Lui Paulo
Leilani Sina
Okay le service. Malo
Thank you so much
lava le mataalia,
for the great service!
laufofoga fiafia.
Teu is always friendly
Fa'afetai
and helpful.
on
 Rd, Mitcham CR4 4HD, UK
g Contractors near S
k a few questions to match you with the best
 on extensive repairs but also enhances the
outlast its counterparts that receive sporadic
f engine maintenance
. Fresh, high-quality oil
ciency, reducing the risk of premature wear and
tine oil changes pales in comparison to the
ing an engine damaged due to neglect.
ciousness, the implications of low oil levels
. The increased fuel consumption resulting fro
--
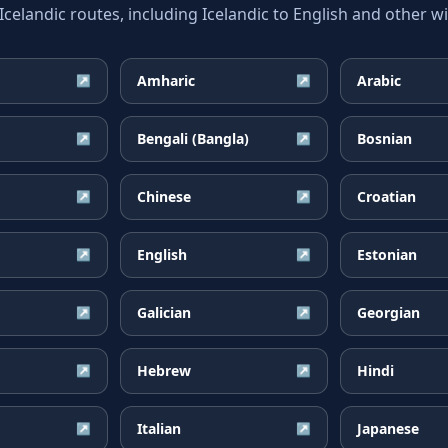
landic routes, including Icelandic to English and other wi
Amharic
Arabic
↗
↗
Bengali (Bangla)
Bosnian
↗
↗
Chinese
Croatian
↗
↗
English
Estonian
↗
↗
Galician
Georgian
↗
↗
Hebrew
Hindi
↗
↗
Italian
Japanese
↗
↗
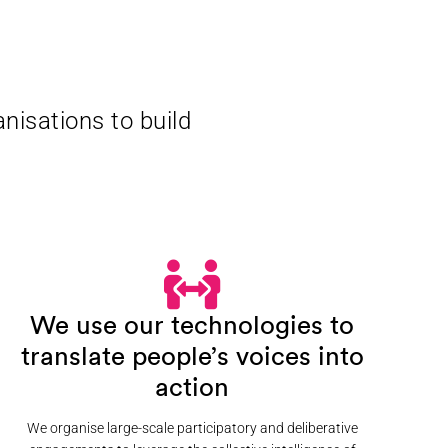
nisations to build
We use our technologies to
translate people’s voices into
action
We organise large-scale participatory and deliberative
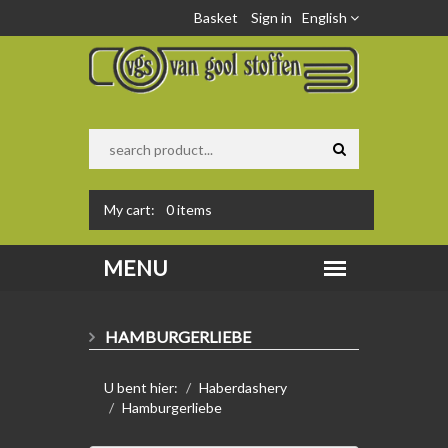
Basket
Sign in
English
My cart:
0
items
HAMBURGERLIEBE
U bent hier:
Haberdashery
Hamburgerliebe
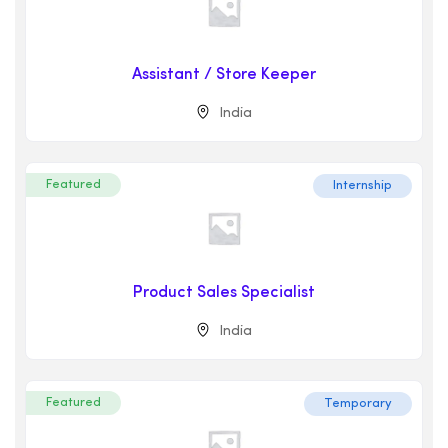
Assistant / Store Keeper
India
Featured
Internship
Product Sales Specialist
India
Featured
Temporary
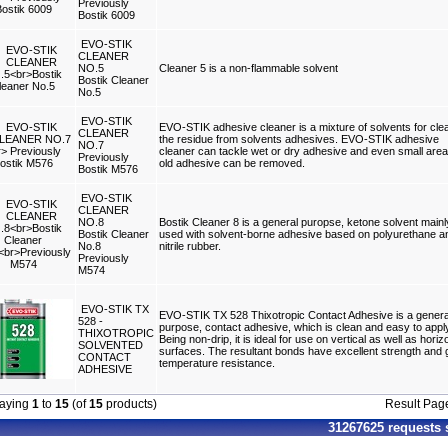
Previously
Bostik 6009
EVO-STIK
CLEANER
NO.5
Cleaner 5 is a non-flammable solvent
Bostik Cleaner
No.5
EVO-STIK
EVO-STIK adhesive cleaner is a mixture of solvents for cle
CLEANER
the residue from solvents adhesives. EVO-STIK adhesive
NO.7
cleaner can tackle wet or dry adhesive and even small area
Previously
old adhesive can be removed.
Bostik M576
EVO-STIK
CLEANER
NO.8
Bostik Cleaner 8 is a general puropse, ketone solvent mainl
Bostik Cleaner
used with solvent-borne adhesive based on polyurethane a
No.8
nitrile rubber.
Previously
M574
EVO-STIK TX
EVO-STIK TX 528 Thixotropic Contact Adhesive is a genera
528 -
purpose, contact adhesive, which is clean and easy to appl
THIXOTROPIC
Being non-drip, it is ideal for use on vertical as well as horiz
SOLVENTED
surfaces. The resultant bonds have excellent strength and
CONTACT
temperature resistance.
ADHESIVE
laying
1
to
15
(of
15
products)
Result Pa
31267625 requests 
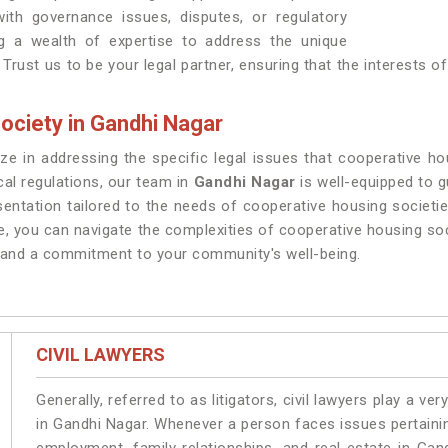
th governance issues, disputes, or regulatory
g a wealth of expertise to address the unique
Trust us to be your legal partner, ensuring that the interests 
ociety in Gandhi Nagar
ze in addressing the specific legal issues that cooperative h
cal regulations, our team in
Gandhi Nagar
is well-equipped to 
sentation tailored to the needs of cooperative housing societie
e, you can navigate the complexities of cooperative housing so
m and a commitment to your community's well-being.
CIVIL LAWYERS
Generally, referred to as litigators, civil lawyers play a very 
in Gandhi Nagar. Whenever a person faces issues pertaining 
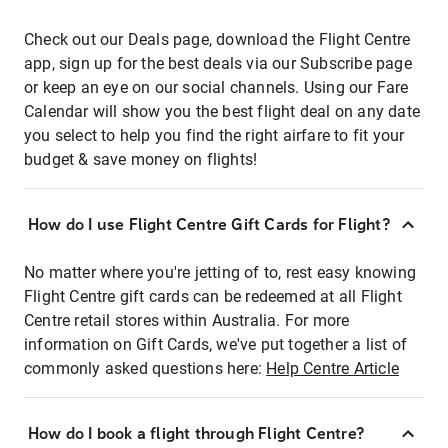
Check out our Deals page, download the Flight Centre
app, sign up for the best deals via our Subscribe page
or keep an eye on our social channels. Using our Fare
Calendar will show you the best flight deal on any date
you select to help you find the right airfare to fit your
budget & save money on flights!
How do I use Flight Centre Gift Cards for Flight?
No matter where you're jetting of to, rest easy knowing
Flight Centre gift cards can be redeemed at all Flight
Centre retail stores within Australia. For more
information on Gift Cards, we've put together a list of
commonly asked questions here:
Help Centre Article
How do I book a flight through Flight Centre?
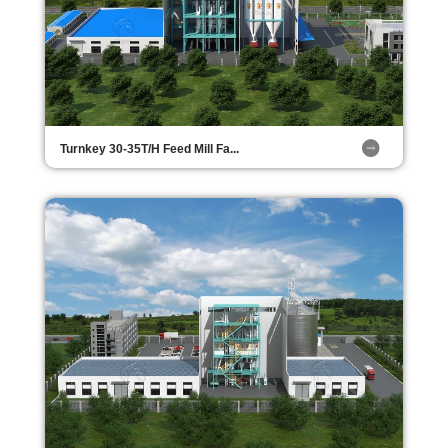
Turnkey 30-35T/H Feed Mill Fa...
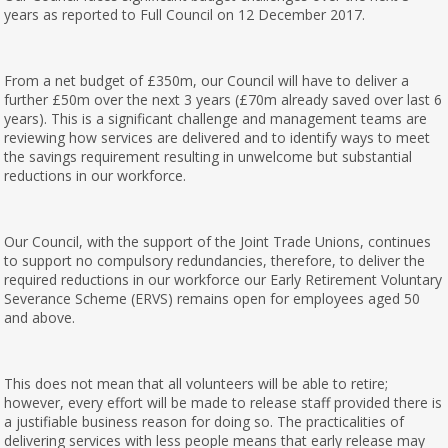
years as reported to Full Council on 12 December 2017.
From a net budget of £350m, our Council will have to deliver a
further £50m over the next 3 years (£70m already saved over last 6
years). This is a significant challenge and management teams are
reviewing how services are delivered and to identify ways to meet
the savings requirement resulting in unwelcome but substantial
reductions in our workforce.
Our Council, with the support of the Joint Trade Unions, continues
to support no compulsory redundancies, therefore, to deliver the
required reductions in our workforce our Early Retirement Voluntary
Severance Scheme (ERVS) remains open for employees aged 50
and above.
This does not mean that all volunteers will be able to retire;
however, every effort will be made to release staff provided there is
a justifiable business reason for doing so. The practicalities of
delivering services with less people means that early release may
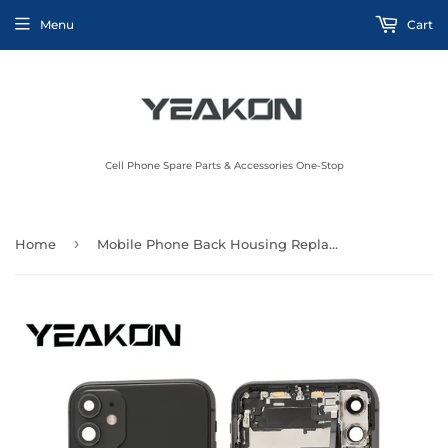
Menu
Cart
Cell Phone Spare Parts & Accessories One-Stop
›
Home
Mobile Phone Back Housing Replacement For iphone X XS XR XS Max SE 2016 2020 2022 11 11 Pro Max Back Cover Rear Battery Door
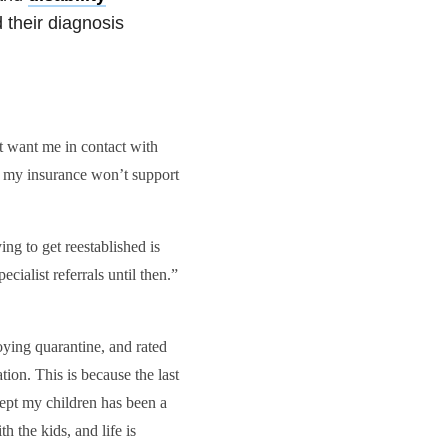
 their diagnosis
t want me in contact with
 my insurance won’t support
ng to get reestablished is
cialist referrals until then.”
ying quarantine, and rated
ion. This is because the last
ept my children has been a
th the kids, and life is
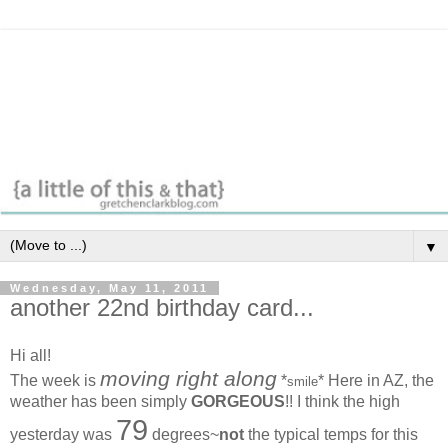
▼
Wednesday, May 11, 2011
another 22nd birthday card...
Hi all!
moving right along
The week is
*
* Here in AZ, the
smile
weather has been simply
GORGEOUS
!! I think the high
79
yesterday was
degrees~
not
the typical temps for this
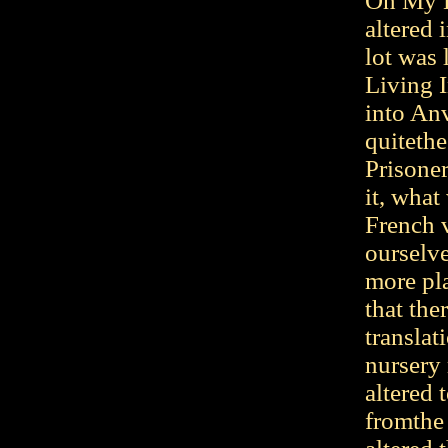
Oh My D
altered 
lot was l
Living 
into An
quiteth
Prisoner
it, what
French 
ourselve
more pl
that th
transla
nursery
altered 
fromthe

§ AIM OF THE EXERCISE
Find every line above that contains the word "cooperative", and return each one.

§ THE COMPLETED TASK
ze in addressing the specific legal issues that cooperative h
sentation tailored to the needs of cooperative housing societie
e, you can navigate the complexities of cooperative housing so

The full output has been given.